Which wines are best aerated? Which to decant and which to pour directly from the bottle for best enjoyment? Is there any system or easy way to remember the ones to pour differently? Lisa K
Answer From Expert Roger Bohmrich MW
Nearly all wines can be served directly from the bottle into a glass. Of course, wines tend to change as they are exposed to air, but the majority may lose more than they gain with long aeration. A simple solution is to pour big, powerful reds 10 or 15 minutes in advance. Some people also believe aerators (there are numerous models on the market) seem to help "open" the wine. Personally, if I think it is warranted, I decant the wine as I also like the appearance of a decanter on the dinner table.

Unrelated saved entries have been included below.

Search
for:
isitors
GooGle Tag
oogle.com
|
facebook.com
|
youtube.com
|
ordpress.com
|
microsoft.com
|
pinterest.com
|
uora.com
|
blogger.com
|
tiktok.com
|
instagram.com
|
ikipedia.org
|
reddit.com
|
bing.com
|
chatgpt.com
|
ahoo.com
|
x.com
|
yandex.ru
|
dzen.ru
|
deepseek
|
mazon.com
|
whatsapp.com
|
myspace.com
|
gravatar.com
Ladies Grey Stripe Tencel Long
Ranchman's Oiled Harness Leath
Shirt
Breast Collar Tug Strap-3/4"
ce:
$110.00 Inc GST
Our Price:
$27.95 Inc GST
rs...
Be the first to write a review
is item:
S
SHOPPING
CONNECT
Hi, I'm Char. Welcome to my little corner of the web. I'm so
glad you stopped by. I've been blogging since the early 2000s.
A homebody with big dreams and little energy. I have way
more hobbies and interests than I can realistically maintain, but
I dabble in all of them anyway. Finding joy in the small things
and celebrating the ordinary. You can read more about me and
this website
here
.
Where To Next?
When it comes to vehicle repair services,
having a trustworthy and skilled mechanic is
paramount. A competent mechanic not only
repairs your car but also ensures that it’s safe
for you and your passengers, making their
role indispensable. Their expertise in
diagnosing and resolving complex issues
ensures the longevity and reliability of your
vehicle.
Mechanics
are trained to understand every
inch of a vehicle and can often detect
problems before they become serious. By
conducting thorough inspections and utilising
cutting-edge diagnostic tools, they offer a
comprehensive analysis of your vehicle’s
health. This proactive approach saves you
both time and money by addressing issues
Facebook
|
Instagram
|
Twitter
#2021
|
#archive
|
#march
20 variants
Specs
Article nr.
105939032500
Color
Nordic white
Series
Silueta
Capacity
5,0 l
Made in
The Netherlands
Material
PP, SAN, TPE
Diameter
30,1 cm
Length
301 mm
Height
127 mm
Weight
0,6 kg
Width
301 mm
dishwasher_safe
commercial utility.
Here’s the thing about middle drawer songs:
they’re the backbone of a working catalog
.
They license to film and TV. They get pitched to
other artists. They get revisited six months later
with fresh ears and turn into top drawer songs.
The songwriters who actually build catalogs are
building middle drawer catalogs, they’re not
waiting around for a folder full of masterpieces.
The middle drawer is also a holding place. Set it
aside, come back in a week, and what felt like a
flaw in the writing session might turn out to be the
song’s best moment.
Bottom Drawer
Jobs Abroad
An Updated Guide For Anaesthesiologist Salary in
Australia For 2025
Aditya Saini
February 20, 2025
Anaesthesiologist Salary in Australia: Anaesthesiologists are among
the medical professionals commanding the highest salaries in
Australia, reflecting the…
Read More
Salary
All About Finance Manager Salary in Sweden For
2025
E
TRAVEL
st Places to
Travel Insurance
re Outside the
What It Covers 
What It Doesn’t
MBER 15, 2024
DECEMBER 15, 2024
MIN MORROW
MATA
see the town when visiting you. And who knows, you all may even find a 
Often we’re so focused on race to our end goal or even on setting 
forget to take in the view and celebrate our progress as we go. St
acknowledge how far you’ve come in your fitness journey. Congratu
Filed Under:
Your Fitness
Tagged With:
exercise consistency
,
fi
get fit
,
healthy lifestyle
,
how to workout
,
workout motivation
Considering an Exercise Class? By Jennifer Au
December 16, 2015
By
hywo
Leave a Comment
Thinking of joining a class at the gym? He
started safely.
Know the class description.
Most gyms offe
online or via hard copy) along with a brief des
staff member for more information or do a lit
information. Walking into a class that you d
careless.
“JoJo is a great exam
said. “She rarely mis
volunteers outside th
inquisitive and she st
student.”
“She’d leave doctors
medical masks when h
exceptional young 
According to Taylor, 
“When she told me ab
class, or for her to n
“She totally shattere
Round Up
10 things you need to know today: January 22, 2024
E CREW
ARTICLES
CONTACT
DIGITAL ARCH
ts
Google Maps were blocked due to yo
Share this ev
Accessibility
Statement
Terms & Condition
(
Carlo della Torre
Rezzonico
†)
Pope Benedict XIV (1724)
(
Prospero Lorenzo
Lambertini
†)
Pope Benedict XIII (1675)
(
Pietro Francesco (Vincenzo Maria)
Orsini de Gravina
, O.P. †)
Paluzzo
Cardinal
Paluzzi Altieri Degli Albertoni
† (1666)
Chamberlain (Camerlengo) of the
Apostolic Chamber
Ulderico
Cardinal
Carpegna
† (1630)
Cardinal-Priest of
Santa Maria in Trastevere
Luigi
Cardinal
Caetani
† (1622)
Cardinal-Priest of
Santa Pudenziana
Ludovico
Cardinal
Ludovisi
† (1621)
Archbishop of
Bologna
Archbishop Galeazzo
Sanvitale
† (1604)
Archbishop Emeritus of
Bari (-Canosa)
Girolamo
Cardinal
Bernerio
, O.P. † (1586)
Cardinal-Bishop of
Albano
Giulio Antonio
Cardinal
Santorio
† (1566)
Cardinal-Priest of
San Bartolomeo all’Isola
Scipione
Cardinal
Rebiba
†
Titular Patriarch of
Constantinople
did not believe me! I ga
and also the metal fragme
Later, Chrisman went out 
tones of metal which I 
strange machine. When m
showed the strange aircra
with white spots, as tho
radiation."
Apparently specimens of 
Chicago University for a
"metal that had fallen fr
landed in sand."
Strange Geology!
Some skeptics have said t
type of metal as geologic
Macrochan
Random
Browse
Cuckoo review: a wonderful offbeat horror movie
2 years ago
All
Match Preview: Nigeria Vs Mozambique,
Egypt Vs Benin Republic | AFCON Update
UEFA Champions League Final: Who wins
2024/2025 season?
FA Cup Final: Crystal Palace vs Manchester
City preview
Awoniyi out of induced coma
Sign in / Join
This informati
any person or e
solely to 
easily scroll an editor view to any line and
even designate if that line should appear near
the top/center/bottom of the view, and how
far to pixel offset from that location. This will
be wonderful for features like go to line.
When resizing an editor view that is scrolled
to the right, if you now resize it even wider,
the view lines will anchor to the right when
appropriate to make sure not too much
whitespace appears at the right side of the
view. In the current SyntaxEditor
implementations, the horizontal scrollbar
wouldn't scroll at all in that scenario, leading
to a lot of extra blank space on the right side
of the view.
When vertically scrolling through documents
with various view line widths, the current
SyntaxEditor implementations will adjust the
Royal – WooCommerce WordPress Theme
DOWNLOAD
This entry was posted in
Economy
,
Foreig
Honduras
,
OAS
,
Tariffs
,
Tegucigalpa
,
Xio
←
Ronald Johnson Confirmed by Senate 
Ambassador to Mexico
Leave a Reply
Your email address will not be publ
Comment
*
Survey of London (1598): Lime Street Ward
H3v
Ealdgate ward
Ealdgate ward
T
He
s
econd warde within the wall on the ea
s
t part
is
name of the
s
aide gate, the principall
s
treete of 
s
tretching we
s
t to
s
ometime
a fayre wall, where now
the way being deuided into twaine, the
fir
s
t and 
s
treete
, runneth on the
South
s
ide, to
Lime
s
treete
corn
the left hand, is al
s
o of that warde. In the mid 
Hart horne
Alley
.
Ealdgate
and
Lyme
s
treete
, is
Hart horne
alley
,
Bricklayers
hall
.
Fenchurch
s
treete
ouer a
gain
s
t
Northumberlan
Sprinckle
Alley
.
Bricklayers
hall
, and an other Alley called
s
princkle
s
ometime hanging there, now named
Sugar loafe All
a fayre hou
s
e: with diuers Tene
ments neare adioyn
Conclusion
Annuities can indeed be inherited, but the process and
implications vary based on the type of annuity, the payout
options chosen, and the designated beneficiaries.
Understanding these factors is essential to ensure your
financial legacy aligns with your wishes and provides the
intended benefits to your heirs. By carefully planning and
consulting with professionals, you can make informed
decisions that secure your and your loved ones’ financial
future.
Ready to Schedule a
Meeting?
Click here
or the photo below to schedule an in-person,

Decanting is certainly advisable with older red wines with sediment, unless they are very fragile. The truth is that, as with so many aspects of wine, it is difficult to generalize and say that certain wines should always be decanted. I would tend to decant both young and mature vintages of high-end Bordeaux, Rhone, Barolo, Barbaresco, Amarone, Super-Tuscans, Priorat, less forthcoming styles of California reds, Vintage(and Single Quinta) Port, and the like...in other words, concentrated reds intended for cellaring. I also occasionally decant young white Burgundy of premier and grand cru level. As to how long to leave a wine in a decanter, again, it depends on the individual wine. I favor shorter rather than lengthy aeration: up to an hour before service. Then, you can follow the evolution of the aroma and taste during the meal. So, remember, there are no hard and fast rules...you'll gain confidence with practice!